• **WHAT TO DO**:
In the copy, leave out the pictures and repeat all records exactly.

________________________

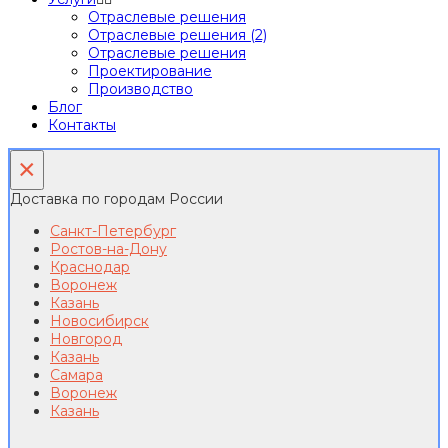
Отраслевые решения
Отраслевые решения (2)
Отраслевые решения
Проектирование
Производство
Блог
Контакты
×
Доставка по городам России
Санкт-Петербург
Ростов-на-Дону
Краснодар
Воронеж
Казань
Новосибирск
Новгород
Казань
Самара
Воронеж
Казань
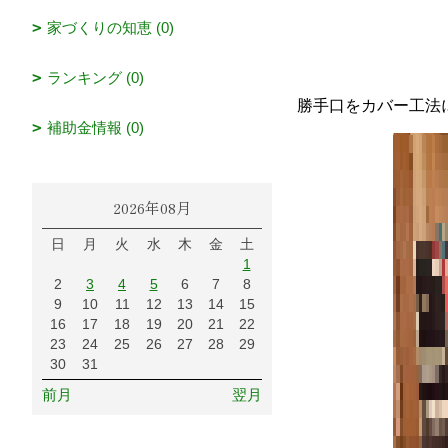
家づくりの知恵 (0)
ランキング (0)
勝手口をカバー工法
補助金情報 (0)
2026年08月
日
月
火
水
木
金
土
1
2
3
4
5
6
7
8
9
10
11
12
13
14
15
16
17
18
19
20
21
22
23
24
25
26
27
28
29
30
31
前月
翌月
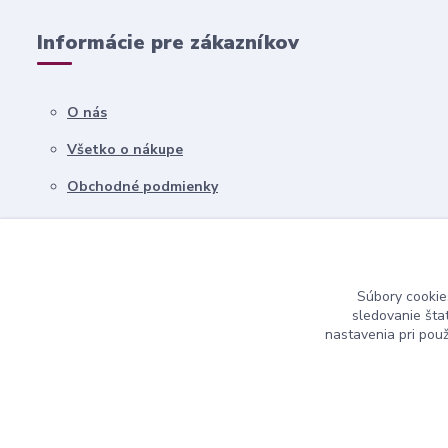
Informácie pre zákazníkov
O nás
Všetko o nákupe
Obchodné podmienky
Kontakty
Súbory cookie
sledovanie šta
nastavenia pri pou
nndecor.sk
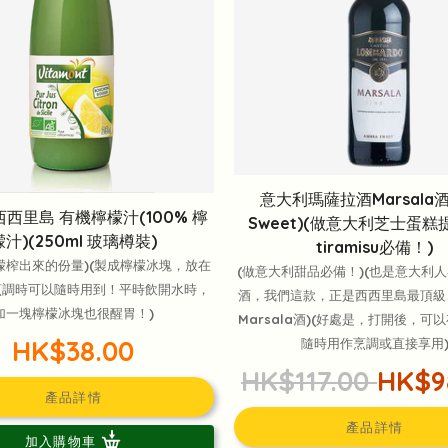
意大利瑪薩拉酒Marsala
西西里島 有機檸檬汁(100% 檸
Sweet)(做意大利芝士蛋
檬汁)(250ml 玻璃樽裝)
tiramisu必備！)
檬榨出來的份量)(製成檸檬冰塊，放在
(做意大利甜品必備！)(也是意大利
烹調時可以隨時用到！平時飲開水時，
酒，我們這款，正是西西里島最頂級
加一塊檸檬冰塊也很醒胃！)
Marsala酒)(好處是，打開後，可
HK$38.00
隨時用作烹調或直接享用
HK$117.00
HK$9
產品詳情
產品詳情
加入購物車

________________________

• **THE ANSWER**:
Отраслевые решения
Отраслевые решения (2)
Отраслевые решения
Проектирование
Производство
Блог
Контакты
×
Доставка по городам России
Санкт-Петербург
Ростов-на-Дону
Краснодар
Воронеж
Казань
Новосибирск
Новгород
Казань
Самара
Воронеж
Казань
家づくりの知恵 (0)
ランキング (0)
勝手口をカバー工法
補助金情報 (0)
2026年08月
日
月
火
水
木
金
土
1
2
3
4
5
6
7
8
9
10
11
12
13
14
15
16
17
18
19
20
21
22
23
24
25
26
27
28
29
30
31
前月
翌月
Informácie pre zákazníkov
O nás
Všetko o nákupe
Obchodné podmienky
Kontakty
Súbory cookie
sledovanie šta
nastavenia pri pou
nndecor.sk
意大利瑪薩拉酒Marsala
西西里島 有機檸檬汁(100% 檸
Sweet)(做意大利芝士蛋
檬汁)(250ml 玻璃樽裝)
tiramisu必備！)
檬榨出來的份量)(製成檸檬冰塊，放在
(做意大利甜品必備！)(也是意大利
烹調時可以隨時用到！平時飲開水時，
酒，我們這款，正是西西里島最頂級
加一塊檸檬冰塊也很醒胃！)
Marsala酒)(好處是，打開後，可
HK$38.00
隨時用作烹調或直接享用
HK$117.00
HK$9
產品詳情
產品詳情
加入購物車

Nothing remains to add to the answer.